College-educated workers are earning more than before the recession; everyone else is earning less. States the report: “While wages are rising at the top and declining at the bottom nationwide, the divergence is more extreme in the national capital region.”

“Bursting the Bubble” looks at a longer time-frame than the CityLabs article — the period from 2007 to 2012. Over those five years, which includes the Obama administration’s economic stimulus phase and ends before the CityLabs data picks up, public administration jobs (which disproportionately hires college grads) increased by 40,000 jobs while the construction sector (with mostly less-than-college grads) lost a comparable amount.

income_breakdownThe wage growth that did occur was overwhelmingly concentrated in Washington, D.C. Every other jurisdiction (but Stafford County) saw median incomes decline.

These employment and income trends make life especially hard for the poor. Between the high cost of housing, the high cost of child care and the long commutes, families need higher incomes to stay out of poverty.
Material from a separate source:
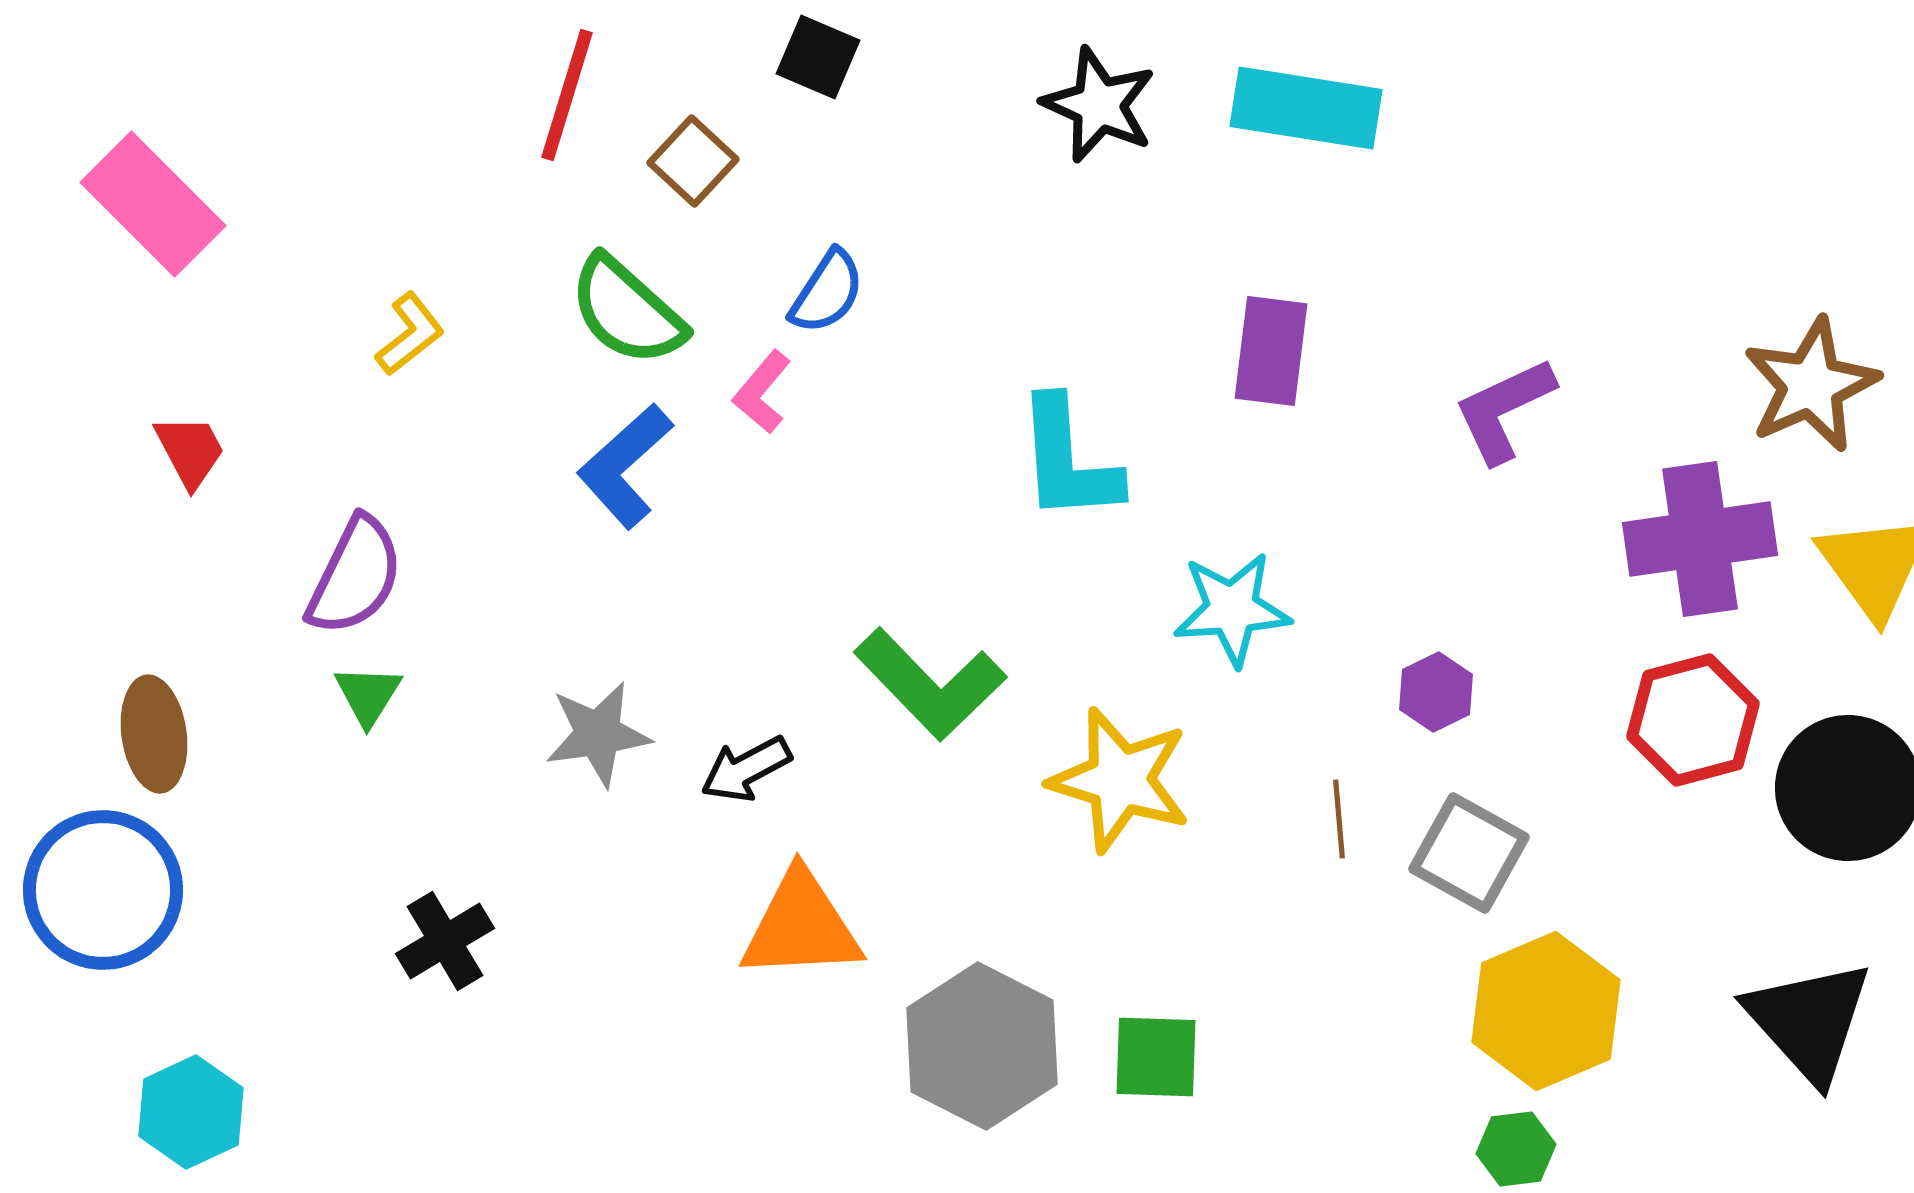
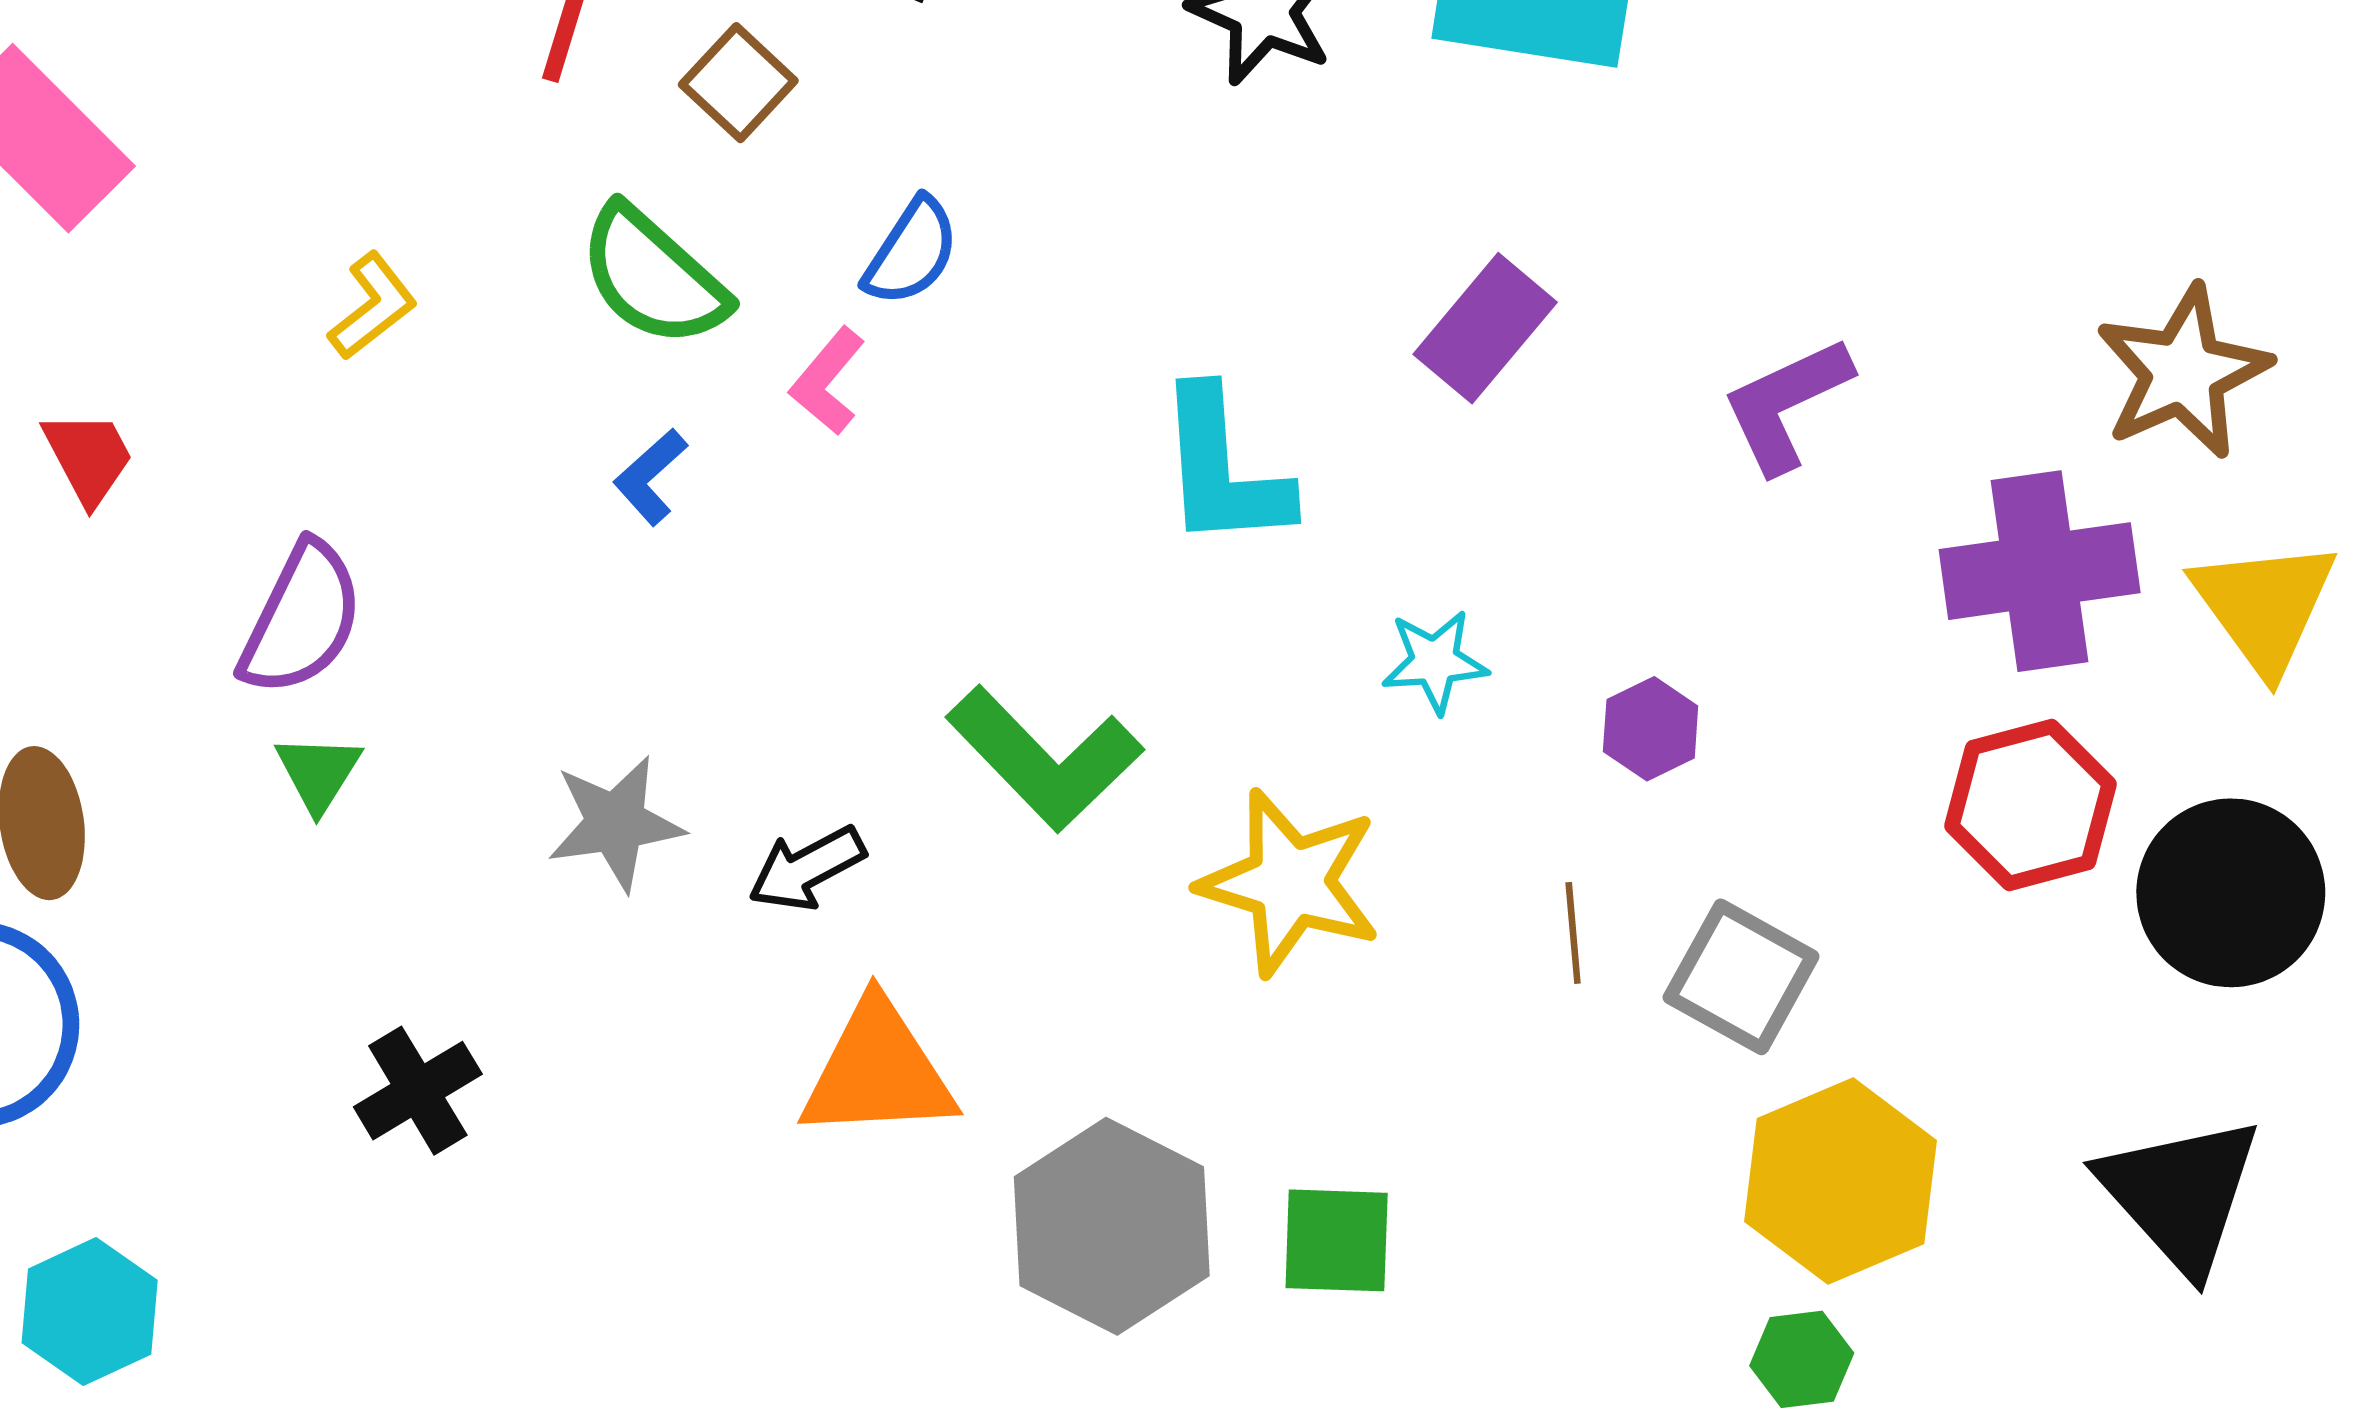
purple rectangle: (1271, 351) -> (1485, 328), turned 33
blue L-shape: (625, 466) -> (650, 477), size x0.6
cyan star: (1232, 609) -> (1435, 662), size x0.7
purple hexagon: (1436, 692) -> (1651, 729), moved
Adjusted for living costs, the region’s poverty rate is 13.4%, only a little lower the nation’ adjusted poverty rate of 15.3%.

The highest-cost housing (ranked by median home sales prices in 2012) was located in the metropolitan core — Arlington County the highest, followed by Alexandria, Washington, D.C., and Fairfax County. (It would be interesting to see a ranking based on the cost of housing per square foot.) Many homeowners are still struggling, especially in heavily African-American jurisdictions in Maryland’s Prince George County. Three percent of mortgages in the metro’s Maryland jurisdictions are in foreclosure compared to o.5% in Virginia.

Bacon’s bottom line: There’s only so much that state and local government officials can do to counteract the inevitable squeeze of federal government spending. Uncle Sam’s long-term budget crisis is far from over. The federal government will continue to be a drag on the regional economy for a long, long time. While there is a reasonable prospect that all the super-smart people who moved to the region will manage to reinvent the economy along more entrepreneurial, private-sector lines, that adjustment will take years to occur.

In the meantime, Virginia has a large backlog of transportation and infrastructure projects conceived during Northern Virginia’s go-go years. Some, like the Silver Line to Dulles, will proceed; nothing is likely to derail them. Others, like the proposed Bi-County Connector, which is part of a larger western bypass, have considerable institutional momentum but may be possible to block. It is more essential than ever that Northern Virginia authorities be cautious about loading up on debt to finance projects predicated upon the endless population and economic growth that seemed so inevitable back in the mid-2000s.

I have little confidence, however, that prudence will prevail. If anything, we could see the opposite. Governor Terry McAuliffe has signaled that he looks favorably upon the Bi-County Connector in a bid to stimulate air cargo growth at Washington Dulles International Airport. Still, we can always hope that state funds will be focused on projects, big or small, demonstrating the highest return on public investment. Rolling the dice on speculative ventures like Dulles air cargo won’t restore the region’s prosperity. Investing funds where they will achieve the greatest improvement to mobility and access is the best way to get NoVa moving again.